A team led by Lars Fosberg and Jan P Dumanski of Uppsala University tackled the question of why men develop more cancers that are not related to reproductive organs, and more likely to die of them when they do.
Researchers have found that smokers are up to four times more likely to have blood cells with no Y chromosome than nonsmokers. A recent study found an association between Y chromosome loss and a shorter life span, as well as a higher risk of multiple cancers.
Fosberg and Dumanski found that the loss of Y chromosomes from blood cells occurred in 8.2% of elderly men in a sample of 1153 and that those affected had life expectancies 5.5% shorter and three and half times the rate of cancer, after excluding haematological cancers.
They tested for exercise, diabetes, body mass index, education and alcohol intake, only smoking (and in one case age) significantly increased Y chromosome loss in three separate cohorts aged 48-93. The authors note this was the most common post-zygotic mutation found,” occurring in 12-16% of the samples aged 70 and over.

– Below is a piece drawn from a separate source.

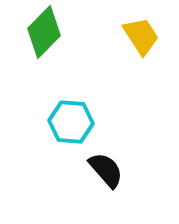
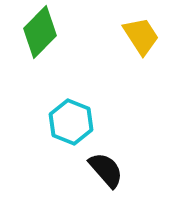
green diamond: moved 4 px left
cyan hexagon: rotated 18 degrees clockwise
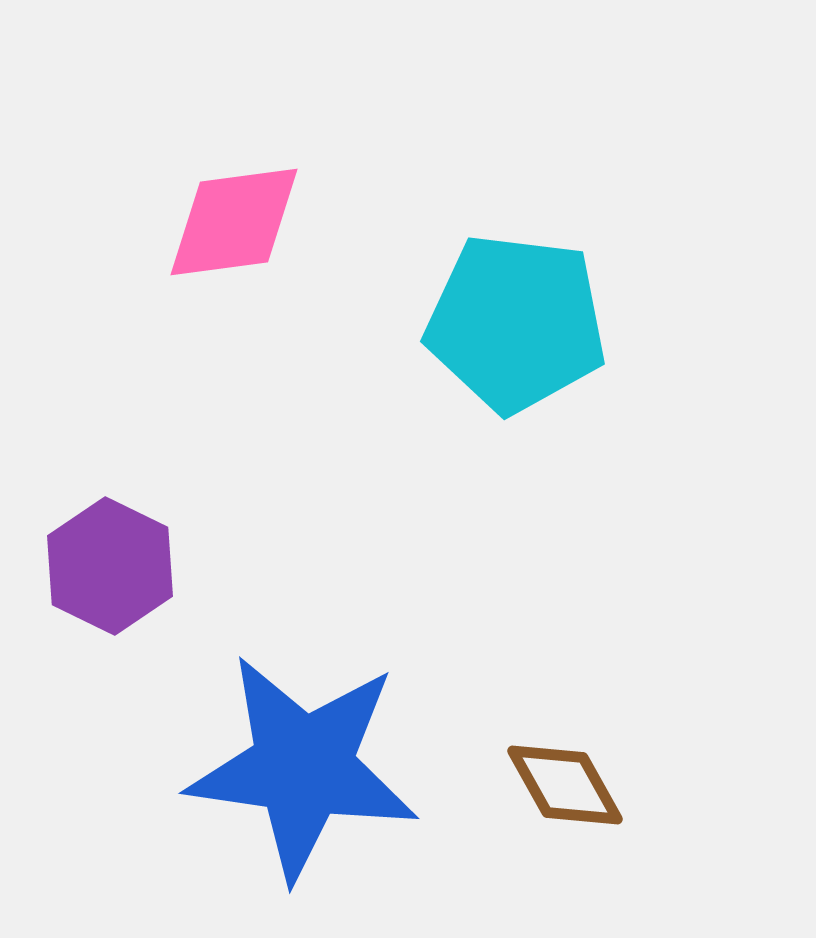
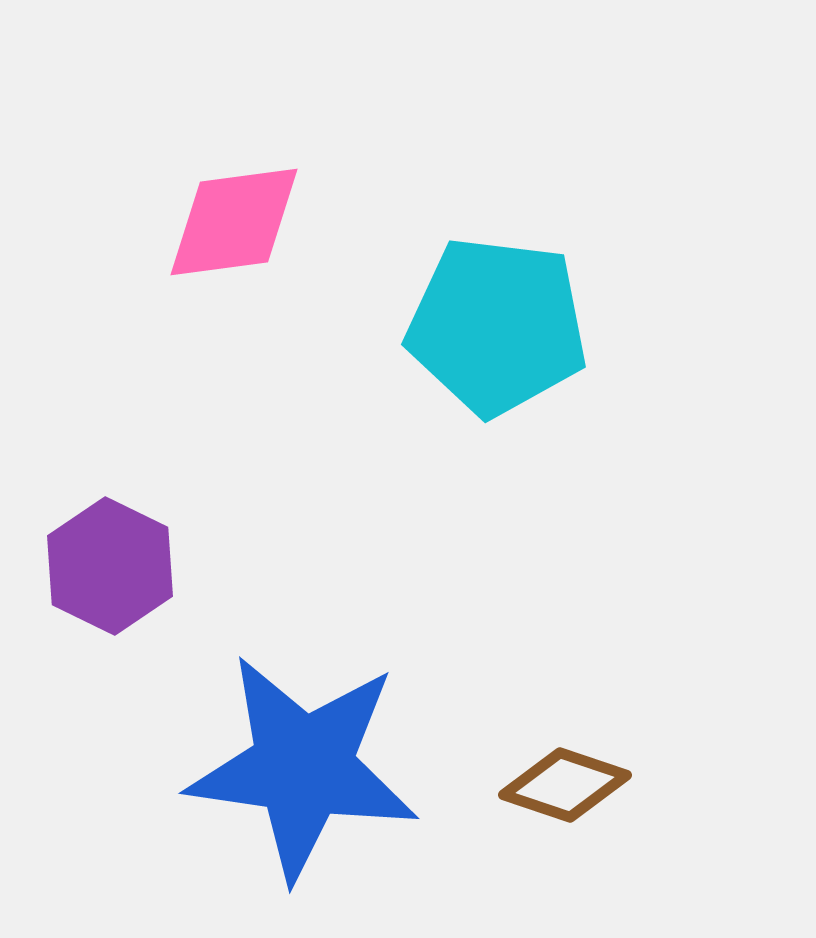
cyan pentagon: moved 19 px left, 3 px down
brown diamond: rotated 42 degrees counterclockwise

Loss was 2.4-4.3 times as likely for smokers and non smokers.
Meanwhile, there is some reassuring news for smokers, Forsberg says. Y chromosome damage caused by smoking appears to be reversible and dose-dependent. Previous smokers were no more likely to have Y chromosome loss than those who have never smoked, he notes, so it’s never too late to quit.Epidemiological data suggest that smoking is a greater risk factor for these cancers in males compared to females.
The authors admit they do not know whether the disappearance of Y chromosomes is a cancer risk in itself, or simply an incidental factor for other genetic damage. Nevertheless, one test showed the loss was most severe in cells that have a role in the immune system, a finding the authors consider consistent with the idea that Y chromosomes have some ongoing role in fighting tumors.
The authors have founded a startup to provide a blood test for Y chromosome loss to offer a warning of cancer risk for older men.